Como tengo que habitar en este laberinto de gratuidades, me agarraré a lo que me parece seguro. Uno, que Trump y su gobierno han ordenado la operación tras haber tratado de negociar con el narcoterrorista Maduro una salida menos traumática, según el propio mandatario americano. (Que muy pocos días antes el procomunista Ignacio Ramonet justificara a rabiar al sátrapa por las calles de Caracas aludiendo al Derecho Internacional y que María Elvira Roca Barea anunciara el fin de Estados Unidos y de Occidente, es una ingrata coincidencia).

Para ejecutarla, tropas aéreas y navales norteamericanas han tenido que irrumpir en el territorio y espacio aéreo venezolanos y, a pesar de estar advertidos de tal posibilidad (otra cosa es ilógica e increíble), ni un solo tiro, que sepamos, fue disparado contra dicha fuerza que, no se sabe cómo, llegó a la cueva del tirano y logró atraparlo sin más.

No hay inocencia o ingenuidad que salve estos hechos. Por ello, me resulta increíble, siguiendo los pasos elementales de nuestro escepticismo patrio, que todo ello haya podido consumarse con un éxito tan extraordinario - no sólo pasará a la Historia militar, sino que será aviso presente y futuro para otros caminantes -, sin la colaboración expresa de una parte cualificada de la dictadura bolivariana.

Sólo los inocentes, en su peor sentido, admiten que la realidad puede ser pura. Normalmente, la realidad es puta y necesita podredumbre para germinar algún fruto. Dejémonos de tanto bla, bla, bla, instigado o no, y brindemos de una vez porque un cruel y tiránico caudillaje neocomunista, apoyado por fuerzas antioccidentales y criminales, esté a punto de ser destruido sin apenas víctimas.

Tampoco seamos necios inocentes creyendo que todo es gratis y que los ángeles han derrotado a los demonios. No, no. No han sido los buenos sino los nuestros, que lo son a pesar de todo, los que han machacado esta vez a los que han demostrado ser constructores de dictaduras. Sí, Trump es de los nuestros, nos guste o no, y es preferible, si apreciamos nuestra forma de entender la vida, que haya hecho lo que ha hecho y le haya salido muy bien. Esperemos que el dolor de tantos disminuya.

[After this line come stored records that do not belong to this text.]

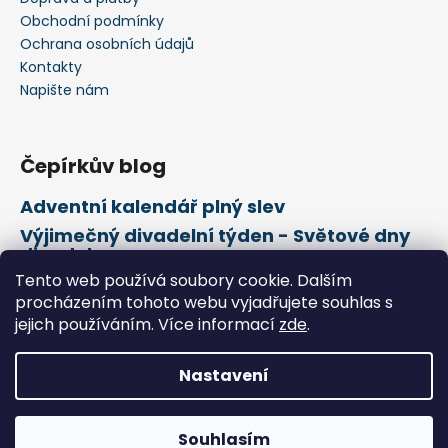
Obchodní podmínky
Ochrana osobních údajů
Kontakty
Napište nám
Čepírkův blog
Adventní kalendář plný slev
Výjimečný divadelní týden - Světové dny
divadel
Tento web používá soubory cookie. Dalším
21. února Mezinárodní den mateřského
jazyka
procházením tohoto webu vyjadřujete souhlas s
jejich používáním. Více informací
zde
.
Vytvořil Shoptet
Nastavení
Copyright 2026
Čepírkovo království
. Všechna práva
vyhrazena.
Souhlasím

Por ello, brindo por la futura Venezuela mientras sigo dudando. Nada se sabe, decía nuestro escéptico, pero sí se siente. Y yo siento que la mayoría de los venezolanos y los demás nuestros de estas democracia imperfectas, son hoy más felices que ayer. Yo lo soy y así lo siento, aunque no espante la incomodidad de algunas preguntas ni la ausencia de certezas. Siento que defiendo lo mío y lo nuestro cuando aplaudo lo que ha ocurrido. Es suficiente por ahora. La necedad de la inocencia, que sea para otros.